Sabtu, 02 April 2022

Kolak Pisang

 

resepedia.id


Cerpen Agus Pribadi

 

Apakah makanan yang paling kausukai selama Ramadan? Aku menyukai kolak pisang, apalagi jika ibu yang memasaknya.

Semenjak kecil aku kerap kali dibuatkan kolak pisang oleh ibu. Tubuhku yang terasa lemas seperti kembali bugar setelah menyantap makanan yang manisnya karena gula jawa. Kebiasaan selama sebulan jelang Lebaran itu terus berlanjut sampai aku menikahi Ningsih istriku dan memboyongnya ke luar kota karena pekerjaanku dan istriku sebagai pendidik. Seringkali ibu harus memberikan kolak pisang pada tetangga karena aku tak datang.

Di kontrakan, Ningsih memang kerap membuatkanku kolak pisang untuk berbuka puasa, tapi menurutku rasanya tak selezat buatan ibu. Hingga suatu sore sehari sebelum tanggal satu Ramadan tahun ini, aku berkata pada Ningsih, “Besok aku akan menjenguk ibu. Aku akan berbuka di sana. Kebetulan kaubesok juga ada kegiatan di sekolah sampai pagi.”

Tak ada jawaban dari istriku. Ia asik dengan acara televisi kegemarannya.
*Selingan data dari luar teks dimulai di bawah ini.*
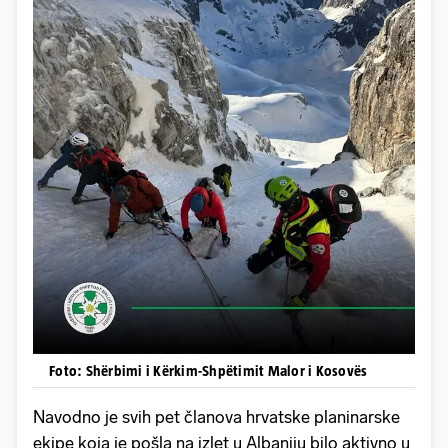
Foto: Shërbimi i Kërkim-Shpëtimit Malor i Kosovës
Navodno je svih pet članova hrvatske planinarske
ekipe koja je pošla na izlet u Albaniju bilo aktivno u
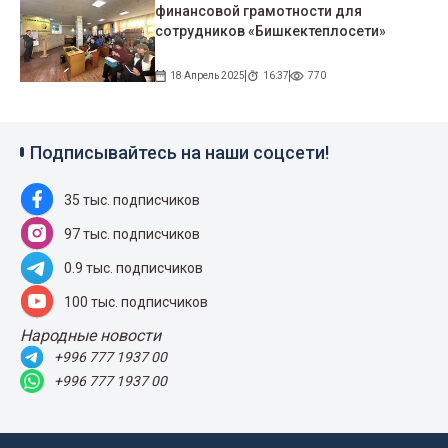
финансовой грамотности для
сотрудников «Бишкектеплосети»
18 Апрель 2025
16:37
770
Подписывайтесь на наши соцсети!
35 тыс. подписчиков
97 тыс. подписчиков
0.9 тыс. подписчиков
100 тыс. подписчиков
Народные новости
+996 777 1937 00
+996 777 1937 00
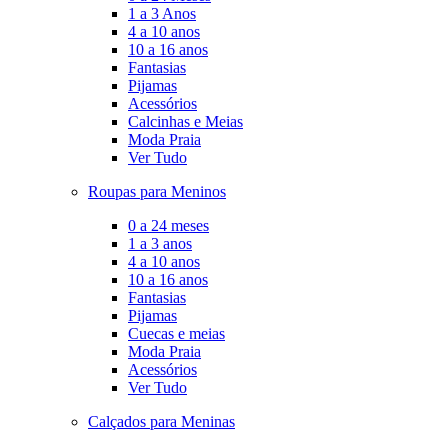
1 a 3 Anos
4 a 10 anos
10 a 16 anos
Fantasias
Pijamas
Acessórios
Calcinhas e Meias
Moda Praia
Ver Tudo
Roupas para Meninos
0 a 24 meses
1 a 3 anos
4 a 10 anos
10 a 16 anos
Fantasias
Pijamas
Cuecas e meias
Moda Praia
Acessórios
Ver Tudo
Calçados para Meninas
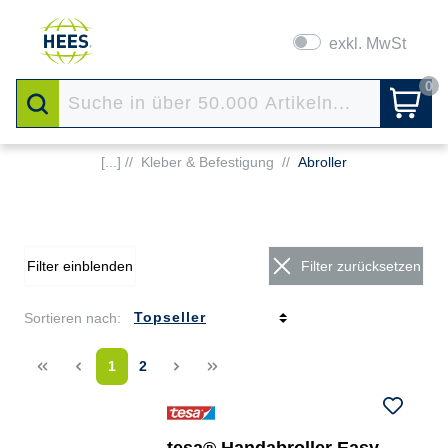
exkl. MwSt
0
[...] //
Kleber & Befestigung
//
Abroller
Filter einblenden
Filter zurücksetzen
Sortieren nach:
<<
<
1
2
>
>>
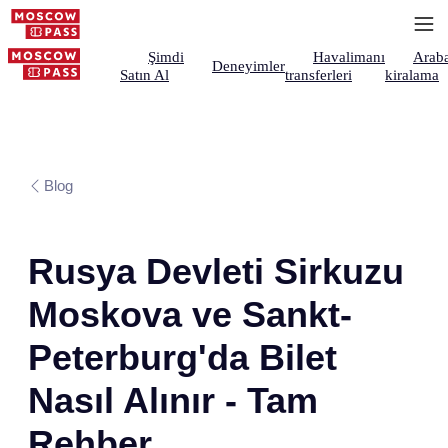
Şimdi
Havalimanı
Arab
Deneyimler
Satın Al
transferleri
kiralama
Blog
Rusya Devleti Sirkuzu
Moskova ve Sankt-
Peterburg'da Bilet
Nasıl Alınır - Tam
Rehber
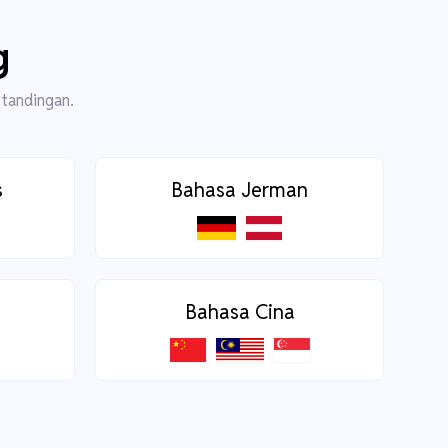
g
 tandingan.
s
Bahasa Jerman
Bahasa Cina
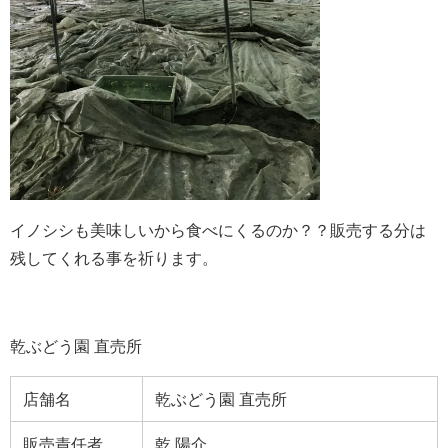
イノシシも美味しいから食べにくるのか？？販売する分は
残してくれる事を祈ります。
乾ぶどう園 直売所
店舗名
乾ぶどう園 直売所
販売責任者
乾 陽介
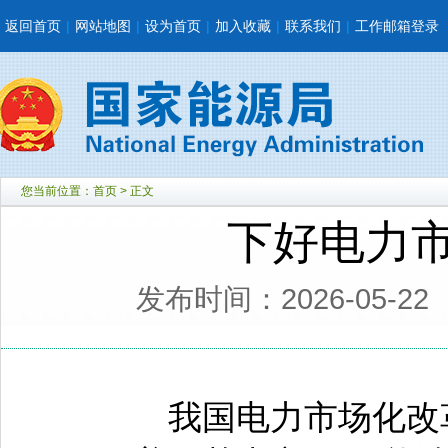
返回首页
|
网站地图
|
设为首页
|
加入收藏
|
联系我们
|
工作邮箱登录
您当前位置：
首页
> 正文
下好电力市
发布时间：2026-05-22
我国电力市场化改革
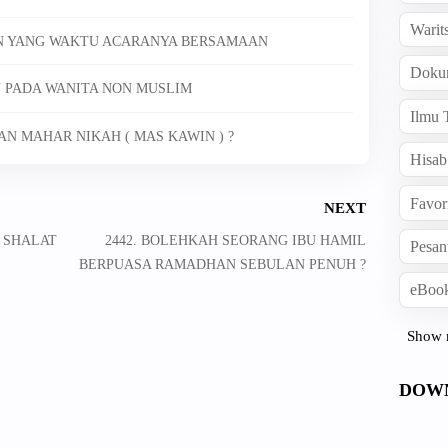
Warit
AN YANG WAKTU ACARANYA BERSAMAAN
Doku
N PADA WANITA NON MUSLIM
Ilmu 
KAN MAHAR NIKAH ( MAS KAWIN ) ?
Hisab
Favor
NEXT
H SHALAT
2442. BOLEHKAH SEORANG IBU HAMIL
Pesan
BERPUASA RAMADHAN SEBULAN PENUH ?
eBook
Show 
DOW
“Besok aku akan menjenguk ibu. Aku akan berbuka di sana. Kebetulan kau besok juga ada kegiatan di sekolah sampai pagi.”

Ningsih hanya mengangguk. Aku pun lega, meski hanya gerakan kepala ke bawah, itu menandakan istriku mengizinkanku ke Purwokerto. Jika ditinggal di kontrakan seorang diri biasanya istriku akan komplain, tapi kali ini beda karena ia akan menginap di sekolah tempatnya bekerja.

***

Minggu pagi, aku melaju pelan dengan sepeda motorku. Biasanya waktu yang kubutuhkan untuk sampai ke rumah ibu sekitar satu jam. Dalam perjalanan, aku mengingat istriku saat melepasku tadi. Seperti ada gamang di hatinya. Seperti tak sungguh-sungguh melepasku. Ah, mungkin semalam Ningsih menganggapku bercanda saja kalau aku ingin bertemu ibu.

Aku sampai di kecamatan Bobotsari, itu tandanya aku harus menempuh separuh perjalanan lagi. Sebenarnya aku malu untuk bertemu ibu. Beliau pernah menyampaikan keinginannya untuk membeli kursi baru sebelum Lebaran, tapi aku diam saja. Tak meresponnya. Gajiku sebagai pegawai pemerintah sudah kugunakan untuk mencicil pinjaman bank. Uang pinjaman bank sudah habis untuk aku belikan perabot rumah tangga. Kulkas, televisi layar datar 32 inchi, tempat tidur, sepeda motor baru, dan lain-lain.

Sebenarnya aku ingin mengutarakan unek-unek di hatiku tentang ibu pada istriku. Aku ingin membelikan kursi baru untuk ibu. Dua tahun menjadi PNS belum kesampaian keinginanku itu. Selama itu aku belum bisa membuat hati ibu bahagia. Meskipun ibu pernah mengatakan merasa bahagia dengan hanya melihat aku memakai baju dan lencana korpri. Istriku masih mengabdi di sekolah negeri, belum berkesempatan menjadi PNS. Aku dan istriku masih sibuk dengan urusan kami sendiri. Aku selalu mengurungkan menyampaikan unek-unekku itu pada istriku. Mungkin nanti saja, kalau cicilan pinjaman di bank sudah lunas.

***

Aku sampai di pasar Larangan, perjalananku tinggal 500 meter lagi. Sebentar lagi aku sampai di rumah ibu. Ibu tinggal seorang diri. Sejak menjanda dan semua anaknya telah menikah, ia hidup seorang diri di rumah yang cukup besar. Setiap bulannya ia mengambil gaji pensiunan janda di kantor pos yang terletak di kota Purwokerto.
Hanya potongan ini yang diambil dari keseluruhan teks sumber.